**PROBLEM DETAILS:** A word-for-word repetition of all the entries is needed.

Page segmentation data

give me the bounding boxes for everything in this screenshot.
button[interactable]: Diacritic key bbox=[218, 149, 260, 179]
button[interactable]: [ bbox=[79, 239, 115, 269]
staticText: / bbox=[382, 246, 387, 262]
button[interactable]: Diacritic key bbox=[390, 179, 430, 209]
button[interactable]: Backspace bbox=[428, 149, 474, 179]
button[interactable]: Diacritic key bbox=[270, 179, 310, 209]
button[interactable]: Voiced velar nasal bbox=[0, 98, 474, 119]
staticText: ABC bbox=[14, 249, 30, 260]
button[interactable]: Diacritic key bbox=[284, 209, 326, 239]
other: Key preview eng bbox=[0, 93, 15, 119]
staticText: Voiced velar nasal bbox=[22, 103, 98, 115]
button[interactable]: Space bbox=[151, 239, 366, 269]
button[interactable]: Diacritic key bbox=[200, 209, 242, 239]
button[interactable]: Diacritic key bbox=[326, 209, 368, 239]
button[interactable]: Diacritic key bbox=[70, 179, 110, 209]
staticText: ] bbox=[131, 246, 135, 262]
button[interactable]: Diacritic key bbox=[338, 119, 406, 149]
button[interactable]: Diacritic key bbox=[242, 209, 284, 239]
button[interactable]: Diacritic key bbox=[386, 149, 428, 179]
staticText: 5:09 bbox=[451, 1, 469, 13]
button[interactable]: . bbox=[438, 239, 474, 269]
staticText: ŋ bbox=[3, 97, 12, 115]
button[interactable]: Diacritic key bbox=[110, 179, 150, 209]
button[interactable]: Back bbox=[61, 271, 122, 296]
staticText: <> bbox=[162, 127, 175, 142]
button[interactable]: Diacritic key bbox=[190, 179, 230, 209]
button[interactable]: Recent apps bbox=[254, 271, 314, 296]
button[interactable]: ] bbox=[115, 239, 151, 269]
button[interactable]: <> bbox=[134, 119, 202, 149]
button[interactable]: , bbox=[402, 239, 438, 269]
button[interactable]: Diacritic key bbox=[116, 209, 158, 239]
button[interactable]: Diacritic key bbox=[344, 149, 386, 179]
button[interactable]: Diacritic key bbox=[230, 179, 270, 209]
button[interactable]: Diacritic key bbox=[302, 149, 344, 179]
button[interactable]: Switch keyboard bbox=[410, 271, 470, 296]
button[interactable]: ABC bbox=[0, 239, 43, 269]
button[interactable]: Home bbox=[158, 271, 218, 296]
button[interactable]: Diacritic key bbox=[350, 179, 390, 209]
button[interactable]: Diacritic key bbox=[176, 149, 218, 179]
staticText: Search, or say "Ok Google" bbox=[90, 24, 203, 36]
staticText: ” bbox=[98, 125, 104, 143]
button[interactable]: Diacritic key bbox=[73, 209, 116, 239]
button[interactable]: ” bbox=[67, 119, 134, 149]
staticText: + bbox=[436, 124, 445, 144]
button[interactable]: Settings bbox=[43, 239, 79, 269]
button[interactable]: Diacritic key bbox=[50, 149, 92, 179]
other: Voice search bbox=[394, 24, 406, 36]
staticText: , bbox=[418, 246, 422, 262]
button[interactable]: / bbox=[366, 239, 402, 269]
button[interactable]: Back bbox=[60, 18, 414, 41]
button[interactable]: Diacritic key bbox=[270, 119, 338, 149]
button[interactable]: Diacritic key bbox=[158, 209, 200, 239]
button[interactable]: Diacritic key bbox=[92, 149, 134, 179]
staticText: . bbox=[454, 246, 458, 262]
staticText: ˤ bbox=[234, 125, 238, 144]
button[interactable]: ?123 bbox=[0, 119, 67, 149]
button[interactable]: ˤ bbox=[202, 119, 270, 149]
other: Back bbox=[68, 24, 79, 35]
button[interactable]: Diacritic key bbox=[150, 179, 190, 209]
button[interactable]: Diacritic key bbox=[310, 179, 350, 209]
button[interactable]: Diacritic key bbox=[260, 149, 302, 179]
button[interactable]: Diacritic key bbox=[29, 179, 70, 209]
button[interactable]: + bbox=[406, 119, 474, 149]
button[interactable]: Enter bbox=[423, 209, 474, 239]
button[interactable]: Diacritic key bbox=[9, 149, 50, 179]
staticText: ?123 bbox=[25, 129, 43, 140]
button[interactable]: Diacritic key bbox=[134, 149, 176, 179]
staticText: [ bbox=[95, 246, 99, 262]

**RESULT:**
give me the bounding boxes for everything in this screenshot.
button[interactable]: Diacritic key bbox=[218, 149, 260, 179]
button[interactable]: [ bbox=[79, 239, 115, 269]
staticText: / bbox=[382, 246, 387, 262]
button[interactable]: Diacritic key bbox=[390, 179, 430, 209]
button[interactable]: Backspace bbox=[428, 149, 474, 179]
button[interactable]: Diacritic key bbox=[270, 179, 310, 209]
button[interactable]: Voiced velar nasal bbox=[0, 98, 474, 119]
staticText: ABC bbox=[14, 249, 30, 260]
button[interactable]: Diacritic key bbox=[284, 209, 326, 239]
other: Key preview eng bbox=[0, 93, 15, 119]
staticText: Voiced velar nasal bbox=[22, 103, 98, 115]
button[interactable]: Space bbox=[151, 239, 366, 269]
button[interactable]: Diacritic key bbox=[200, 209, 242, 239]
button[interactable]: Diacritic key bbox=[326, 209, 368, 239]
button[interactable]: Diacritic key bbox=[70, 179, 110, 209]
staticText: ] bbox=[131, 246, 135, 262]
button[interactable]: Diacritic key bbox=[338, 119, 406, 149]
button[interactable]: Diacritic key bbox=[242, 209, 284, 239]
button[interactable]: Diacritic key bbox=[386, 149, 428, 179]
staticText: 5:09 bbox=[451, 1, 469, 13]
button[interactable]: . bbox=[438, 239, 474, 269]
staticText: ŋ bbox=[3, 97, 12, 115]
button[interactable]: Diacritic key bbox=[110, 179, 150, 209]
button[interactable]: Back bbox=[61, 271, 122, 296]
staticText: <> bbox=[162, 127, 175, 142]
button[interactable]: Diacritic key bbox=[190, 179, 230, 209]
button[interactable]: Recent apps bbox=[254, 271, 314, 296]
button[interactable]: ] bbox=[115, 239, 151, 269]
button[interactable]: <> bbox=[134, 119, 202, 149]
button[interactable]: , bbox=[402, 239, 438, 269]
button[interactable]: Diacritic key bbox=[116, 209, 158, 239]
button[interactable]: Diacritic key bbox=[344, 149, 386, 179]
button[interactable]: Diacritic key bbox=[230, 179, 270, 209]
button[interactable]: Diacritic key bbox=[302, 149, 344, 179]
button[interactable]: Switch keyboard bbox=[410, 271, 470, 296]
button[interactable]: ABC bbox=[0, 239, 43, 269]
button[interactable]: Home bbox=[158, 271, 218, 296]
button[interactable]: Diacritic key bbox=[350, 179, 390, 209]
button[interactable]: Diacritic key bbox=[176, 149, 218, 179]
staticText: Search, or say "Ok Google" bbox=[90, 24, 203, 36]
staticText: ” bbox=[98, 125, 104, 143]
button[interactable]: Diacritic key bbox=[73, 209, 116, 239]
button[interactable]: ” bbox=[67, 119, 134, 149]
staticText: + bbox=[436, 124, 445, 144]
button[interactable]: Settings bbox=[43, 239, 79, 269]
button[interactable]: Diacritic key bbox=[50, 149, 92, 179]
other: Voice search bbox=[394, 24, 406, 36]
staticText: , bbox=[418, 246, 422, 262]
button[interactable]: / bbox=[366, 239, 402, 269]
button[interactable]: Back bbox=[60, 18, 414, 41]
button[interactable]: Diacritic key bbox=[270, 119, 338, 149]
button[interactable]: Diacritic key bbox=[158, 209, 200, 239]
button[interactable]: Diacritic key bbox=[92, 149, 134, 179]
staticText: . bbox=[454, 246, 458, 262]
staticText: ˤ bbox=[234, 125, 238, 144]
button[interactable]: ?123 bbox=[0, 119, 67, 149]
button[interactable]: ˤ bbox=[202, 119, 270, 149]
other: Back bbox=[68, 24, 79, 35]
button[interactable]: Diacritic key bbox=[150, 179, 190, 209]
button[interactable]: Diacritic key bbox=[310, 179, 350, 209]
button[interactable]: Diacritic key bbox=[260, 149, 302, 179]
button[interactable]: Diacritic key bbox=[29, 179, 70, 209]
button[interactable]: + bbox=[406, 119, 474, 149]
button[interactable]: Enter bbox=[423, 209, 474, 239]
button[interactable]: Diacritic key bbox=[9, 149, 50, 179]
staticText: ?123 bbox=[25, 129, 43, 140]
button[interactable]: Diacritic key bbox=[134, 149, 176, 179]
staticText: [ bbox=[95, 246, 99, 262]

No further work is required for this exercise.